Opinion

To maximise the economic benefits of HS2, it’s the last 0.5km that counts.

Chris Pownall, Systra

We must start planning around proposed HS2 stations now if we are to reap all the potential economic benefits, says Systra’s Rail Consulting Director Chris Pownall.

How long is 0.5km? If that 0.5km involves hauling yourself and your luggage along a crowded pavement by a congested road, the answer could be ‘too long’.

As HS2 moves from the ‘if’ to the ‘how’, one of the most urgent issues facing us is getting travellers from other trains, buses, cars,  bikes and foot onto HS2. This means developing access strategies which will cover everything from constructing new local transport networks, to remodelling and enhancing the urban environments around stations, to considering how people will use personal technology to access and pay for seamless transport links in the future.

Light rail networks such as Nottingham and the Midland Metro had to address similar transport and urban integration issues to HS2, albeit on a smaller, regional scale.

To optimise the number of people who want to travel on HS2 – and in turn, the impact on the local businesses and economy - the connecting journey between one form of transport and another must be smooth, fast and stress-free.

Successful station design focuses on people and requires co-operation and compromise among design professionals: civil, mechanical and electrical engineers, architects, urban planners and transport operators.

Each HS2 station location has its own set of challenges in serving the local and sub-regional catchment areas. Finding the right solution will require collaboration between HS2 and local authorities, many of whom have already started to engage in this challenge.  One-size-fits-all solutions will not work.

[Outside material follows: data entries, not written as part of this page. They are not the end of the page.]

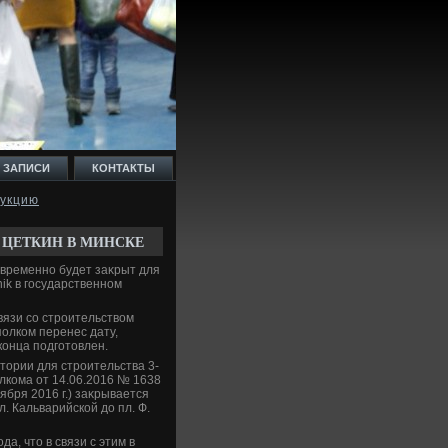
 ЗАПИСИ
КОНТАКТЫ
рукцию
 ЦЕТКИН В МИНСКЕ
 временно будет заκрыт для
ik в государственном
вязи со строительствοм
олком перенес дату,
конца подготοвлен.
тοрии для строительства 3-
лкома от 14.06.2016 № 1638
ября 2016 г.) заκрывается
л. Кальварийской дο пл. Ф.
а, чтο в связи с этим в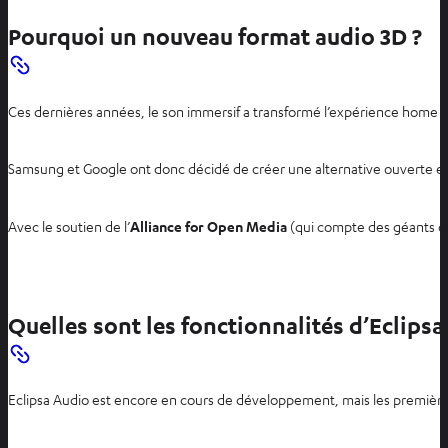
Pourquoi un nouveau format audio 3D ?
Ces dernières années, le son immersif a transformé l’expérience home
Samsung et Google ont donc décidé de créer une alternative ouverte et s
Avec le soutien de l’
Alliance for Open Media
(qui compte des géants
Quelles sont les fonctionnalités d’Eclipsa
Eclipsa Audio est encore en cours de développement, mais les premiè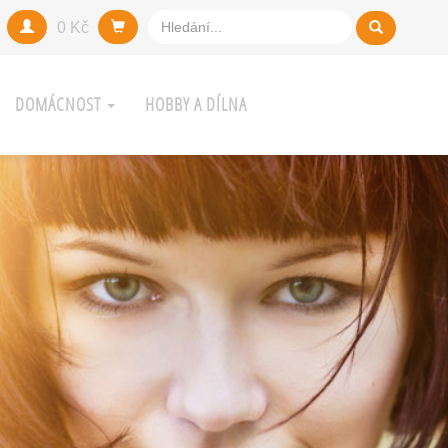
0 Kč
DOMÁCNOST
HOBBY A DÍLNA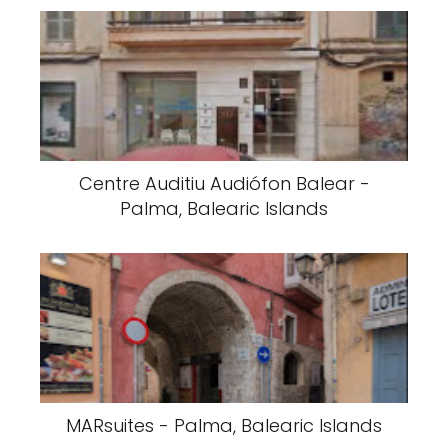
Centre Auditiu Audiófon Balear -
Palma, Balearic Islands
MARsuites - Palma, Balearic Islands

We can look to examples in the UK of overlaying new provision on existing networks.  South Eastern’s successful development of the HS1 service highlights some of the economic development benefits of fast rail connections and provides some pointers on handling commercial ticketing arrangements with connections into other services.

Light rail networks such as Nottingham and the Midland Metro had to address similar transport and urban integration issues to HS2, albeit on a smaller, regional scale.

The regenerative impact can spread out far beyond the immediate areas around stations, and benefit people beyond those who actually use the High Speed services.

And as last month’s [NOVEMBER] Independent Transport Commission report, Understanding the Spatial Effects of High Speed Rail, identified, there are imaginative overseas examples to draw on.  In Lodz – Poland’s ‘Manchester’ – a new station building will integrate two stations into one to create an efficient interchange between the new high speed line and regional railways. 

In West Kowloon, Hong Kong, the high speed station required detailed transport and urban planning to integrate the new and existing networks. In both cases, everyone using the termini – not just high speed rail users - benefit.

Quantifying the economic benefits of varying locations and strategies is complex. Our current work for HS2 involves sophisticated modelling to examine the many different scenarios, looking at the impact of station locations on the use of the service and how that feeds into the resulting local and wider economic benefits.

If we get this right, HS2 really does have the potential to re-balance economic power between the North and South. The regenerative impact can spread out far beyond the immediate areas around stations, and benefit people beyond those who actually use the High Speed services.  But to do that, planning and design must reach out too, and look at the bigger picture.